• _Problem statement_: All the data must be output exactly as given.

• _Given information_:
__________________________________________________
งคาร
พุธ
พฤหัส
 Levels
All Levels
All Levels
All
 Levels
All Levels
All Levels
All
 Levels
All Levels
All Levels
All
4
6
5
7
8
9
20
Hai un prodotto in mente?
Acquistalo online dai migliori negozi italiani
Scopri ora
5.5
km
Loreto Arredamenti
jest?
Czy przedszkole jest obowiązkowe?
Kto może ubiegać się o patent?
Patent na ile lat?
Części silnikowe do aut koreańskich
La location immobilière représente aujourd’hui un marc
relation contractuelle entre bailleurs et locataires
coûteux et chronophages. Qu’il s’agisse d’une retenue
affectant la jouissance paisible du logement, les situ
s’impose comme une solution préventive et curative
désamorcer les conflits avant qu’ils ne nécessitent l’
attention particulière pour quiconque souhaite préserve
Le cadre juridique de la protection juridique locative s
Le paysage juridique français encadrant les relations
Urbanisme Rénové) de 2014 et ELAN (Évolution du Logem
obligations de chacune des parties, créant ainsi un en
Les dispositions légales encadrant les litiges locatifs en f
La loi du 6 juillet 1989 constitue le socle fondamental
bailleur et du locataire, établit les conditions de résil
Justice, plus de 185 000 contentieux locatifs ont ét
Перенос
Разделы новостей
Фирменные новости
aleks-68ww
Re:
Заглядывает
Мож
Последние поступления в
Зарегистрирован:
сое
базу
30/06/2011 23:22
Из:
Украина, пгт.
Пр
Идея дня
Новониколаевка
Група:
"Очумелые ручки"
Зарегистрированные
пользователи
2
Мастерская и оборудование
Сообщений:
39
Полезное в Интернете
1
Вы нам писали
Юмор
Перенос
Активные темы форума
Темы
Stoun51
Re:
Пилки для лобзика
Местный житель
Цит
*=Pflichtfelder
__________________________________________________
• _Exercise output_:
งคาร
พุธ
พฤหัส
 Levels
All Levels
All Levels
All
 Levels
All Levels
All Levels
All
 Levels
All Levels
All Levels
All
4
6
5
7
8
9
20
Hai un prodotto in mente?
Acquistalo online dai migliori negozi italiani
Scopri ora
5.5
km
Loreto Arredamenti
jest?
Czy przedszkole jest obowiązkowe?
Kto może ubiegać się o patent?
Patent na ile lat?
Części silnikowe do aut koreańskich
La location immobilière représente aujourd’hui un marc
relation contractuelle entre bailleurs et locataires
coûteux et chronophages. Qu’il s’agisse d’une retenue
affectant la jouissance paisible du logement, les situ
s’impose comme une solution préventive et curative
désamorcer les conflits avant qu’ils ne nécessitent l’
attention particulière pour quiconque souhaite préserve
Le cadre juridique de la protection juridique locative s
Le paysage juridique français encadrant les relations
Urbanisme Rénové) de 2014 et ELAN (Évolution du Logem
obligations de chacune des parties, créant ainsi un en
Les dispositions légales encadrant les litiges locatifs en f
La loi du 6 juillet 1989 constitue le socle fondamental
bailleur et du locataire, établit les conditions de résil
Justice, plus de 185 000 contentieux locatifs ont ét
Перенос
Разделы новостей
Фирменные новости
aleks-68ww
Re:
Заглядывает
Мож
Последние поступления в
Зарегистрирован:
сое
базу
30/06/2011 23:22
Из:
Украина, пгт.
Пр
Идея дня
Новониколаевка
Група:
"Очумелые ручки"
Зарегистрированные
пользователи
2
Мастерская и оборудование
Сообщений:
39
Полезное в Интернете
1
Вы нам писали
Юмор
Перенос
Активные темы форума
Темы
Stoun51
Re:
Пилки для лобзика
Местный житель
Цит
*=Pflichtfelder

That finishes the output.